The study results suggest that part of the reason the impact on business has been minimal is that workers only take sick days when they need them. Even though the law allows workers to take between five and nine paid sick days annually, San Francisco workers used a median of just three days per year to recover from an illness or care for a sick family member. And one-quarter of workers reported that they didn’t take a single sick day. Commonly used arguments about employee abuse, just like concerns about hindering businesses, simply aren’t reflected in the real-life data coming out of San Francisco. It’s no wonder that the Golden Gate Restaurant Association, one of the chief opponents of the law prior to its passage, now concedes that there has not been an adverse impact on business closures or employee misuse.

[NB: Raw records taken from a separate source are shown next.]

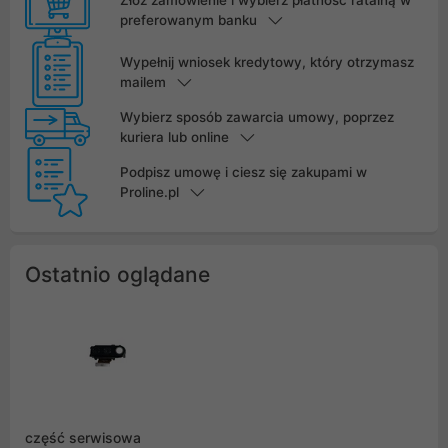
preferowanym banku
Wypełnij wniosek kredytowy, który otrzymasz
mailem
Wybierz sposób zawarcia umowy, poprzez
kuriera lub online
Podpisz umowę i ciesz się zakupami w
Proline.pl
Ostatnio oglądane
część serwisowa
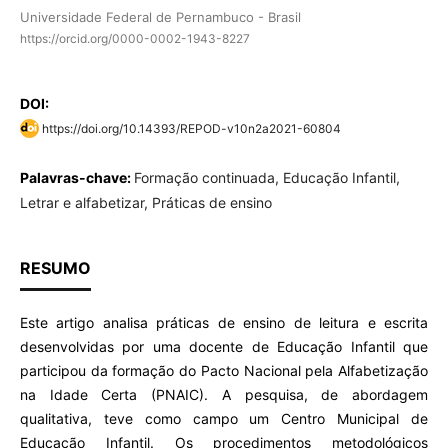
Universidade Federal de Pernambuco - Brasil
https://orcid.org/0000-0002-1943-8227
DOI:
https://doi.org/10.14393/REPOD-v10n2a2021-60804
Palavras-chave:
Formação continuada, Educação Infantil,
Letrar e alfabetizar, Práticas de ensino
RESUMO
Este artigo analisa práticas de ensino de leitura e escrita
desenvolvidas por uma docente de Educação Infantil que
participou da formação do Pacto Nacional pela Alfabetização
na Idade Certa (PNAIC). A pesquisa, de abordagem
qualitativa, teve como campo um Centro Municipal de
Educação Infantil. Os procedimentos metodológicos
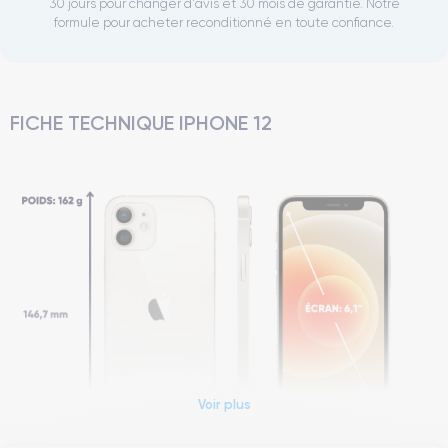
30 jours pour changer d'avis et 30 mois de garantie. Notre
formule pour acheter reconditionné en toute confiance.
FICHE TECHNIQUE IPHONE 12
Voir plus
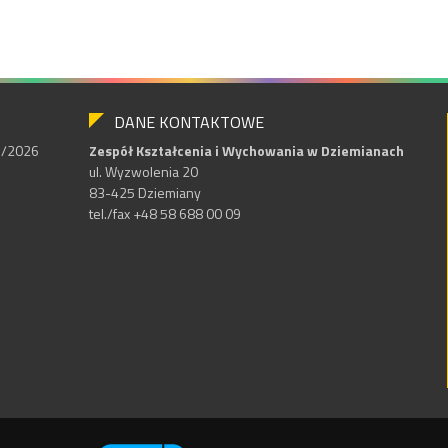
DANE KONTAKTOWE
25/2026
Zespół Kształcenia i Wychowania w Dziemianach
ul. Wyzwolenia 20
83-425 Dziemiany
tel./fax +48 58 688 00 09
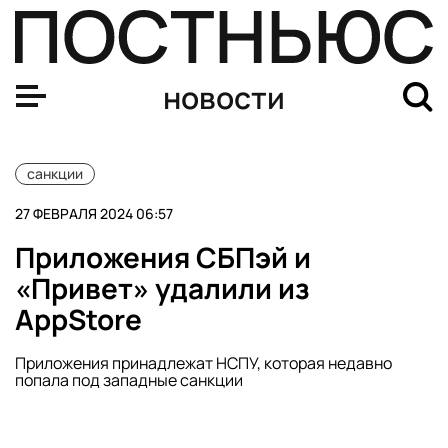
В России запретят стевию и еще 18 пищевых добавок
новости
санкции
27 ФЕВРАЛЯ 2024 06:57
Приложения СБПэй и
«Привет» удалили из
AppStore
Приложения принадлежат НСПУ, которая недавно
попала под западные санкции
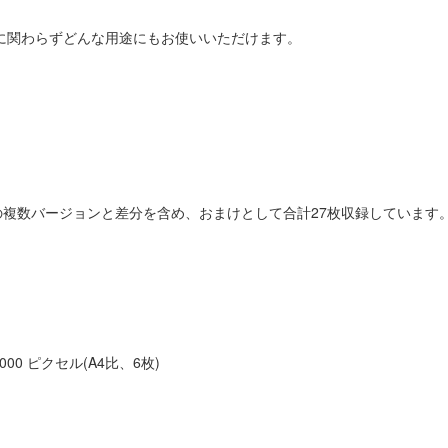
用に関わらずどんな用途にもお使いいただけます。
複数バージョンと差分を含め、おまけとして合計27枚収録しています
 8000 ピクセル(A4比、6枚)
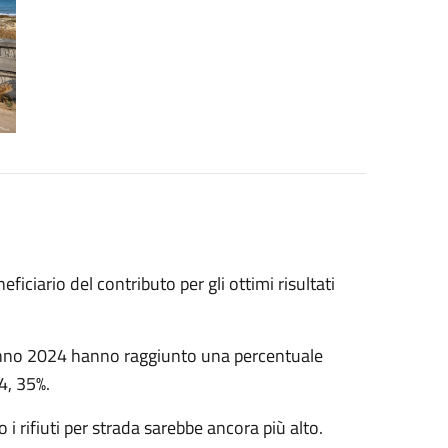
iciario del contributo per gli ottimi risultati
l’anno 2024 hanno raggiunto una percentuale
74, 35%.
i rifiuti per strada sarebbe ancora più alto.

This new data proves that access to paid sick days really does make a difference for working families. More than half of the workers surveyed said they have benefitted from the law. And the law has given workers who need paid sick days the most—including parents and workers with chronic health conditions—the time they need to care for their health and the health of their children. Every day we hear the stories of parents who are forced to choose between their children’s health and the financial well-being of their family; lower-wage workers who have to put off visits to the doctor and sacrifice their health to avoid losing their jobs; and workers with conditions like asthma and diabetes that require ongoing care but who are forced to put their long-term health in danger because they have no sick time. This study shows the power of a simple common-sense policy in improving the lives of these workers and their families.”